Dataset records —
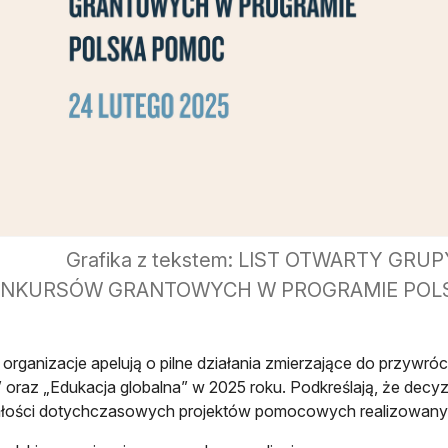
Grafika z tekstem: LIST OTWARTY GR
NKURSÓW GRANTOWYCH W PROGRAMIE POLSKA 
e organizacje apelują o pilne działania zmierzające do przyw
oraz „Edukacja globalna” w 2025 roku. Podkreślają, że dec
ałości dotychczasowych projektów pomocowych realizowanych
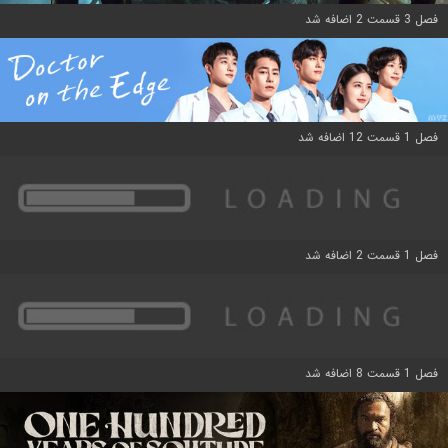
فصل 3 قسمت 2 اضافه شد
فصل 1 قسمت 12 اضافه شد
فصل 1 قسمت 2 اضافه شد
فصل 1 قسمت 8 اضافه شد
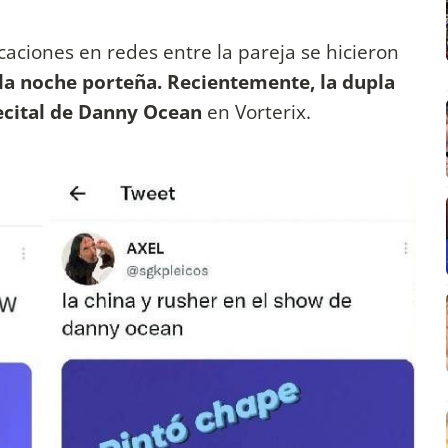
caciones en redes entre la pareja se hicieron
 la noche porteña. Recientemente, la dupla
recital de Danny Ocean
en Vorterix.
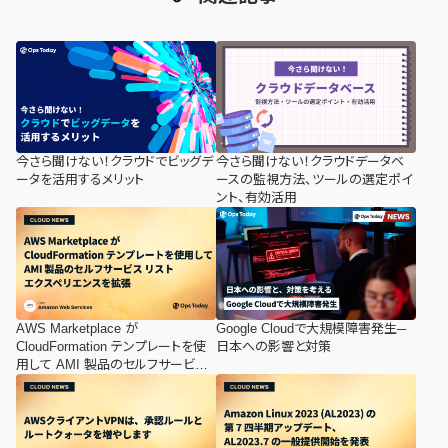
今さら聞けない！クラウドでビッグデ
今さら聞けない！クラウドデータベ
ータを活用するメリット
ースの監視方法、ツールの選定ポイ
ント、有効活用
AWS Marketplace が
Google Cloudで大規模障害発生─
CloudFormation テンプレートを使
日本への影響と対策
用して AMI 製品のセルフサービス
リスト エクスペリエンスを拡張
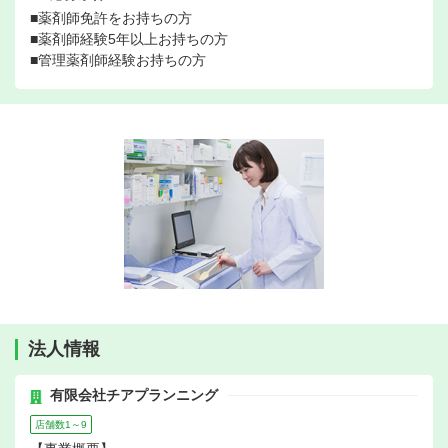
■薬剤師免許をお持ちの方
■薬剤師経験5年以上お持ちの方
■管理薬剤師経験お持ちの方
法人情報
有限会社チアプランニング
店舗数1～9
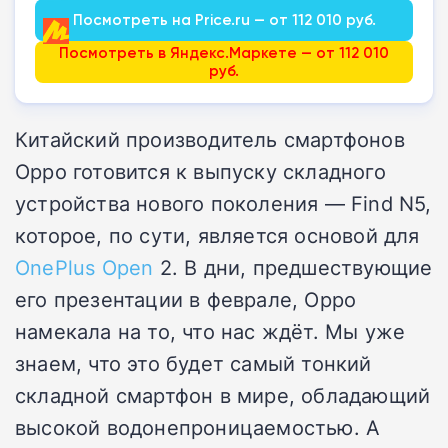
Посмотреть на Price.ru — от 112 010 руб.
Посмотреть в Яндекс.Маркете — от 112 010
руб.
Китайский производитель смартфонов
Oppo готовится к выпуску складного
устройства нового поколения — Find N5,
которое, по сути, является основой для
OnePlus Open
2. В дни, предшествующие
его презентации в феврале, Oppo
намекала на то, что нас ждёт. Мы уже
знаем, что это будет самый тонкий
складной смартфон в мире, обладающий
высокой водонепроницаемостью. А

Brief — Filter the entries above down to the lines that hold the word "今さら聞けない", and copy those lines.

Expected answer —
今さら聞けない！クラウドでビッグデ
今さら聞けない！クラウドデータベ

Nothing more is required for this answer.